Please transcribe the data below in full, word for word, without the images.

+ + + + + + +

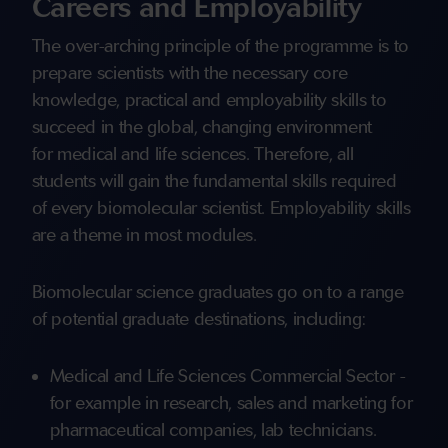
Careers and Employability
The over-arching principle of the programme is to
prepare scientists with the necessary core
knowledge, practical and employability skills to
succeed in the global, changing environment
for medical and life sciences. Therefore, all
students will gain the fundamental skills required
of every biomolecular scientist. Employability skills
are a theme in most modules.
Biomolecular science graduates go on to a range
of potential graduate destinations, including:
Medical and Life Sciences Commercial Sector -
for example in research, sales and marketing for
pharmaceutical companies, lab technicians.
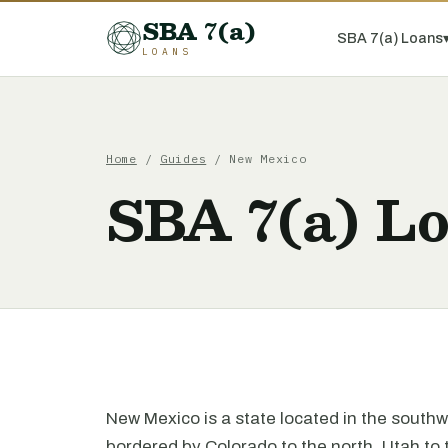
SBA 7(a)
SBA 7(a) Loans
LOANS
Home
/
Guides
/ New Mexico
SBA 7(a) L
New Mexico is a state located in the southwe
bordered by Colorado to the north, Utah to 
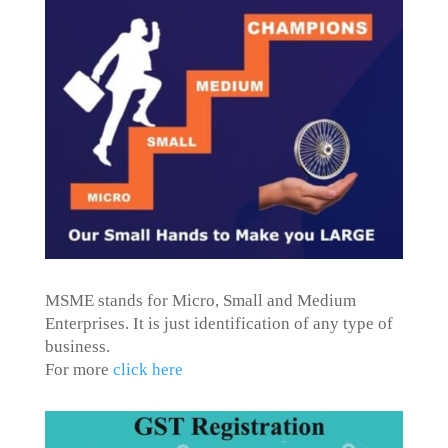
MSME stands for Micro, Small and Medium
Enterprises. It is just identification of any type of
business.
For more
click here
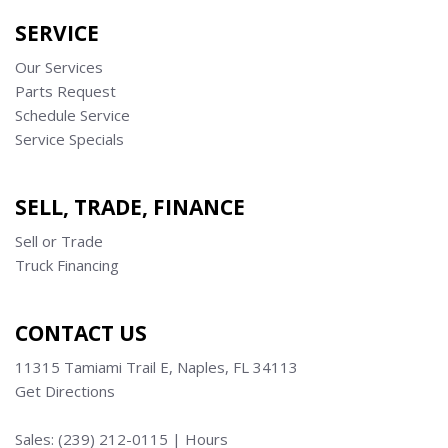
SERVICE
Our Services
Parts Request
Schedule Service
Service Specials
SELL, TRADE, FINANCE
Sell or Trade
Truck Financing
CONTACT US
11315 Tamiami Trail E, Naples, FL 34113
Get Directions
Sales:
(239) 212-0115
|
Hours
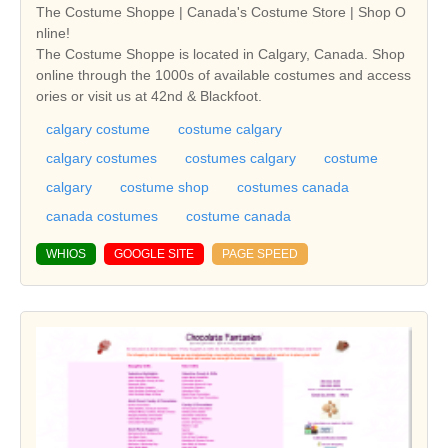
The Costume Shoppe | Canada's Costume Store | Shop O
nline!
The Costume Shoppe is located in Calgary, Canada. Shop
online through the 1000s of available costumes and access
ories or visit us at 42nd & Blackfoot.
calgary costume
costume calgary
calgary costumes
costumes calgary
costume
calgary
costume shop
costumes canada
canada costumes
costume canada
WHIOS
GOOGLE SITE
PAGE SPEED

+ + + + + + +

• WRITTEN ANSWER:
Careers and Employability
The over-arching principle of the programme is to
prepare scientists with the necessary core
knowledge, practical and employability skills to
succeed in the global, changing environment
for medical and life sciences. Therefore, all
students will gain the fundamental skills required
of every biomolecular scientist. Employability skills
are a theme in most modules.
Biomolecular science graduates go on to a range
of potential graduate destinations, including:
Medical and Life Sciences Commercial Sector -
for example in research, sales and marketing for
pharmaceutical companies, lab technicians.
SBA 7(a)
SBA 7(a) Loans
LOANS
Home
/
Guides
/ New Mexico
SBA 7(a) L
New Mexico is a state located in the southwe
bordered by Colorado to the north, Utah to 
MSME stands for Micro, Small and Medium
Enterprises. It is just identification of any type of
business.
For more
click here
SERVICE
Our Services
Parts Request
Schedule Service
Service Specials
SELL, TRADE, FINANCE
Sell or Trade
Truck Financing
CONTACT US
11315 Tamiami Trail E, Naples, FL 34113
Get Directions
Sales:
(239) 212-0115
|
Hours
The Costume Shoppe | Canada's Costume Store | Shop O
nline!
The Costume Shoppe is located in Calgary, Canada. Shop
online through the 1000s of available costumes and access
ories or visit us at 42nd & Blackfoot.
calgary costume
costume calgary
calgary costumes
costumes calgary
costume
calgary
costume shop
costumes canada
canada costumes
costume canada
WHIOS
GOOGLE SITE
PAGE SPEED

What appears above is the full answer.